Life is ending, isn’t it? We are brash in our efforts to create things, but we need persistence and patience, especially with ourselves, to complete what we are starting. Sometimes it takes many steps and extra layers to get there. Sometimes it takes years. Sometimes we just throw paint away, hoping no one notices.

Not long ago I moved to Bear Valley to annoy my full time mom. During the move, “the boy” grazed his elbows and suffered a few minor abrasions. Then, when he was properly seated, my oak cane fell on him and made not only his smile crack, but his little dog’s smile as well. Repairs, alterations, finishes … finishes … finishes.

So now I’m ready to apply a final sealer and I’m petrified! But that’s what we do as artists when we try something new and unknown. We face our fears and dare to create, using what we have learned.

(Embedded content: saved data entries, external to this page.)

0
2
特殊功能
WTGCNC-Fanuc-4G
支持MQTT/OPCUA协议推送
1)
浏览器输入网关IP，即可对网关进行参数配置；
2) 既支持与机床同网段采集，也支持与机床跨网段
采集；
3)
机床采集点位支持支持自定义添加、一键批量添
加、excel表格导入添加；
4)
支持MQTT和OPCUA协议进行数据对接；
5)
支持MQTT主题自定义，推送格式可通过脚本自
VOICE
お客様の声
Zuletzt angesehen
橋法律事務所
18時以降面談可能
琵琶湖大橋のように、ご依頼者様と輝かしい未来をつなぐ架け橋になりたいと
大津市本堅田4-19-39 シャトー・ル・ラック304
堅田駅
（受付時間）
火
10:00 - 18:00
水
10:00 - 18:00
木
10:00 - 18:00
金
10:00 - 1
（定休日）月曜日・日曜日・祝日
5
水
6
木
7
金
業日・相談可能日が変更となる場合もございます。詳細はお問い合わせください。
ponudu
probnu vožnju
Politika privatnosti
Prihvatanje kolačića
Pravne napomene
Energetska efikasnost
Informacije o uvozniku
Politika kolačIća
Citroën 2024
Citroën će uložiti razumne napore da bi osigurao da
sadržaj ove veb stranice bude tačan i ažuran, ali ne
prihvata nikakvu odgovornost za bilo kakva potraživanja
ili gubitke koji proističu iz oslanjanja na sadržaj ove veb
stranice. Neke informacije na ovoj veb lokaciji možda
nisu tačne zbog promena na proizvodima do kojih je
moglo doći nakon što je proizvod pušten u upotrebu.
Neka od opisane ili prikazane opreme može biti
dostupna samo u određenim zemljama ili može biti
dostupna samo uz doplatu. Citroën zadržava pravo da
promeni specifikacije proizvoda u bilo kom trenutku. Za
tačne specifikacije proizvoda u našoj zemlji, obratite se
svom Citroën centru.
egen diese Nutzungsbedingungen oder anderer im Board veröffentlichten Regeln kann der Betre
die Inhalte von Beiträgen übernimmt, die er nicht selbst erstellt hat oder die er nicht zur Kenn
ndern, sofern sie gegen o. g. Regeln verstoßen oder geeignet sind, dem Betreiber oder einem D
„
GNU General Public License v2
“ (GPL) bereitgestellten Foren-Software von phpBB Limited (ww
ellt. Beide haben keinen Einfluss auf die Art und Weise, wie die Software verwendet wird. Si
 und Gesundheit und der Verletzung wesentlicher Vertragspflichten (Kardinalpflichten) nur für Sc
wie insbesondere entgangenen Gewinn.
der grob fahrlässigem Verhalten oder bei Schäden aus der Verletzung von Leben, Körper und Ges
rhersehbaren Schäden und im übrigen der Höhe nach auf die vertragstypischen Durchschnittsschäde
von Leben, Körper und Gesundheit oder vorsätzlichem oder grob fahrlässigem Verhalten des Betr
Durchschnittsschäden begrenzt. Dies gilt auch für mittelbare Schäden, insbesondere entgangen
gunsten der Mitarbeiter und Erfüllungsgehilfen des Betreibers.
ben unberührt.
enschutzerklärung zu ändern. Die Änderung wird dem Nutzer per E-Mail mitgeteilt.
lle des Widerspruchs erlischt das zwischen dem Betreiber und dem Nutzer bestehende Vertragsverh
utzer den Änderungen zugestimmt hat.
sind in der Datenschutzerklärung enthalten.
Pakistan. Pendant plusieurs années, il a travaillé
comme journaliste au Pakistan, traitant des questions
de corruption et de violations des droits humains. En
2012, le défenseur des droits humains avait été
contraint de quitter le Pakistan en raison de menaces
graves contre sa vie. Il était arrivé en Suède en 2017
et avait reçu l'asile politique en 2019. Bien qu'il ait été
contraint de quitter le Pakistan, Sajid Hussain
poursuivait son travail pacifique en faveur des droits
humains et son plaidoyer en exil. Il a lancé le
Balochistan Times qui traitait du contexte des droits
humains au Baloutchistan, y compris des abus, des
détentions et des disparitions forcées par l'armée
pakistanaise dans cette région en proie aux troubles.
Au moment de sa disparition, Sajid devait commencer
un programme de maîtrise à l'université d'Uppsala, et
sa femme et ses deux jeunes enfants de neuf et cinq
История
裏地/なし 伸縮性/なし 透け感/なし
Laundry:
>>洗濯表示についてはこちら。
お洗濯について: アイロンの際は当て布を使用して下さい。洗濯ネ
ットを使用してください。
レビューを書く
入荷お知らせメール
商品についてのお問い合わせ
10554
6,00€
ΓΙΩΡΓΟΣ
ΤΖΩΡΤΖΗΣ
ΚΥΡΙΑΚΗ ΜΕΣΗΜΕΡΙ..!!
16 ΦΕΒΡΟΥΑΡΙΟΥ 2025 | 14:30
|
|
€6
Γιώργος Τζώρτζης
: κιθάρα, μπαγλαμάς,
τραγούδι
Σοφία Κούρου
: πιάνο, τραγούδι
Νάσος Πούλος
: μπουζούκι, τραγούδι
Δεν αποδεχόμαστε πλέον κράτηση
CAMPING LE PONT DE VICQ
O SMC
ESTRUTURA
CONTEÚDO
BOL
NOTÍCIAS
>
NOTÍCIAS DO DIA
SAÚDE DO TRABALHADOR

After eight years, the boy, his dog and I are ready to share what we have learned together. But how do you share all of this in one class? You can not. So, I divide a starter workshop into a series of three classes. Mel at Treasure Trove gave me the following dates:

• Saturday September 11: Intro to Armature (egg box) 11 am-1pm

• Saturday September 18: Introduction to the cover (features and textures) 11 am –

• Saturday September 25: Introduction to finishing (cutting, sanding, painting) 11 am-1pm

Let’s have fun! The cost is $ 45 for the three-class series, payable to Treasure Trove.